In Q3, Arlo Technologies reported adjusted EPS of $0.16, up from $0.11 in the same quarter last year. This print beat analysts’ estimates by 8%. Over the next 12 months, Wall Street expects Arlo Technologies’s full-year EPS of $0.58 to grow 25.6%.
8. Cash Is King
If you’ve followed StockStory for a while, you know we emphasize free cash flow. Why, you ask? We believe that in the end, cash is king, and you can’t use accounting profits to pay the bills.
Arlo Technologies has shown weak cash profitability over the last five years, giving the company limited opportunities to return capital to shareholders. Its free cash flow margin averaged 2.9%, subpar for a business services business.
Taking a step back, an encouraging sign is that Arlo Technologies’s margin expanded by 16.5 percentage points during that time. The company’s improvement shows it’s heading in the right direction, and we can see it became a less capital-intensive business because its free cash flow profitability rose more than its operating profitability.

Arlo Technologies’s free cash flow clocked in at $14.98 million in Q3, equivalent to a 10.7% margin. The company’s cash profitability regressed as it was 1.9 percentage points lower than in the same quarter last year, but it’s still above its five-year average. We wouldn’t read too much into this quarter’s decline because investment needs can be seasonal, causing short-term swings. Long-term trends trump temporary fluctuations.
9. Balance Sheet Assessment
Companies with more cash than debt have lower bankruptcy risk.

Arlo Technologies is a well-capitalized company with $165.5 million of cash and $7.21 million of debt on its balance sheet. This $158.3 million net cash position is 8.6% of its market cap and gives it the freedom to borrow money, return capital to shareholders, or invest in growth initiatives. Leverage is not an issue here.
10. Key Takeaways from Arlo Technologies’s Q3 Results
We were impressed by how significantly Arlo Technologies's EPS guidance for next quarter blew past analysts’ expectations. We were also glad its revenue, EPS, and EBITDA outperformed Wall Street’s estimates. Overall, we think this was a decent quarter with some key metrics above expectations.
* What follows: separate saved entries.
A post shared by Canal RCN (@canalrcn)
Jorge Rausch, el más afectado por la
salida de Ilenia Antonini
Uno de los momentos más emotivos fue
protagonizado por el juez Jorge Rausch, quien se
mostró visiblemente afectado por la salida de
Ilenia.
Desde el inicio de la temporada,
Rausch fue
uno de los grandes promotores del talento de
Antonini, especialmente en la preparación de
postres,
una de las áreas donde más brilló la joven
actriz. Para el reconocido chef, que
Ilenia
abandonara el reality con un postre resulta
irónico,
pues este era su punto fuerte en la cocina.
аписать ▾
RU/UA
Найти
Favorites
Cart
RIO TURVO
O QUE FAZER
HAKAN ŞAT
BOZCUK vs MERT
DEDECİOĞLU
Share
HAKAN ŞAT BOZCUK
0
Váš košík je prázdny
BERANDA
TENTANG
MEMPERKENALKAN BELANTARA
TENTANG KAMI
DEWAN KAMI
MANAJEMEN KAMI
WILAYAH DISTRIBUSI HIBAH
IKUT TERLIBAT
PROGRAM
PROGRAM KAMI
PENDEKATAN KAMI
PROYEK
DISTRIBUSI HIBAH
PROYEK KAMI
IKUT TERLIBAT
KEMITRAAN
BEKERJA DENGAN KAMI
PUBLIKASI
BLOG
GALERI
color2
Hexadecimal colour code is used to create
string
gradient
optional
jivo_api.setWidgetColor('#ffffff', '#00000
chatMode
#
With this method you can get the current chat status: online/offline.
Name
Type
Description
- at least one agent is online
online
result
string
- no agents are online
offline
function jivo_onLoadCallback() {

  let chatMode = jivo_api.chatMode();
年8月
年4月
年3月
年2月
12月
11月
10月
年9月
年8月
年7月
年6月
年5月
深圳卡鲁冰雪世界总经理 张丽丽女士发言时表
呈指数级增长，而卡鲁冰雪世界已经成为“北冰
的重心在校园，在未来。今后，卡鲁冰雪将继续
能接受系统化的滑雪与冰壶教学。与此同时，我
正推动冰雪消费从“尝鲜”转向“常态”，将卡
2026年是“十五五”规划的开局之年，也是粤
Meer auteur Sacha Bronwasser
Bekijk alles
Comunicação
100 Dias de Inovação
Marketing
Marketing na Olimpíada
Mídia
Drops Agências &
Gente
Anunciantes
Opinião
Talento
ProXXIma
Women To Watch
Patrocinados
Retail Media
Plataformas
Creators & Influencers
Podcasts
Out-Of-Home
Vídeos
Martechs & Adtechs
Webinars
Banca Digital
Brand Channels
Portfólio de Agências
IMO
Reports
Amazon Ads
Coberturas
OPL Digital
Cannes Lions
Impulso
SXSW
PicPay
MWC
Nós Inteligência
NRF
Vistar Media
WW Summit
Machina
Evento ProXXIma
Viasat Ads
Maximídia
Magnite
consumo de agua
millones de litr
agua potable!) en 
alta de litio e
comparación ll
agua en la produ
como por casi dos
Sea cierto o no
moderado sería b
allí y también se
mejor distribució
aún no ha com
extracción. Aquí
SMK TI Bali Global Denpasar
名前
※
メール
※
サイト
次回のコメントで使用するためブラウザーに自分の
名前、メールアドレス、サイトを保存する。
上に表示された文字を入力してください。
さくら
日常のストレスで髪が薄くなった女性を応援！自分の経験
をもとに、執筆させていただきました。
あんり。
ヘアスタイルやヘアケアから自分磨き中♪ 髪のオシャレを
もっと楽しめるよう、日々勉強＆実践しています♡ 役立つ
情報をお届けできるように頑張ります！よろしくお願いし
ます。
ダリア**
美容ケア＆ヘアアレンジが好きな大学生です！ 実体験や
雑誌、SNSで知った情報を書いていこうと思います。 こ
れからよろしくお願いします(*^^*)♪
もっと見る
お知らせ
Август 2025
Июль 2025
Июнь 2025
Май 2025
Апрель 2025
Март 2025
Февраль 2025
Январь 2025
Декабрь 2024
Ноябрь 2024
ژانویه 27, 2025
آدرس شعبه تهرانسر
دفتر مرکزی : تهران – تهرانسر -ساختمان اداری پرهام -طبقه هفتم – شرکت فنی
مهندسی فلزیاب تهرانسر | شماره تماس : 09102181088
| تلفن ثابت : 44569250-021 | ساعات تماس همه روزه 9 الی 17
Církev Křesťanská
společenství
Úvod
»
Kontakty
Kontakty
Investors were likely hoping for more, and shares traded down 2% to $16.59 immediately following the results.
11. Is Now The Time To Buy Arlo Technologies?
Updated: December 4, 2025 at 10:10 PM EST
A common mistake we notice when investors are deciding whether to buy a stock or not is that they simply look at the latest earnings results. Business quality and valuation matter more, so we urge you to understand these dynamics as well.
Arlo Technologies is a fine business. To begin with, the its revenue growth was good over the last five years, and analysts believe it can continue growing at these levels. And while its operating margins reveal poor profitability compared to other business services companies, its rising cash profitability gives it more optionality. On top of that, its expanding operating margin shows the business has become more efficient.
Arlo Technologies’s P/E ratio based on the next 12 months is 19.3x. When scanning the business services space, Arlo Technologies trades at a fair valuation. For those confident in the business and its management team, this is a good time to invest.
Wall Street analysts have a consensus one-year price target of $23.20 on the company (compared to the current share price of $14.37), implying they see 61.5% upside in buying Arlo Technologies in the short term.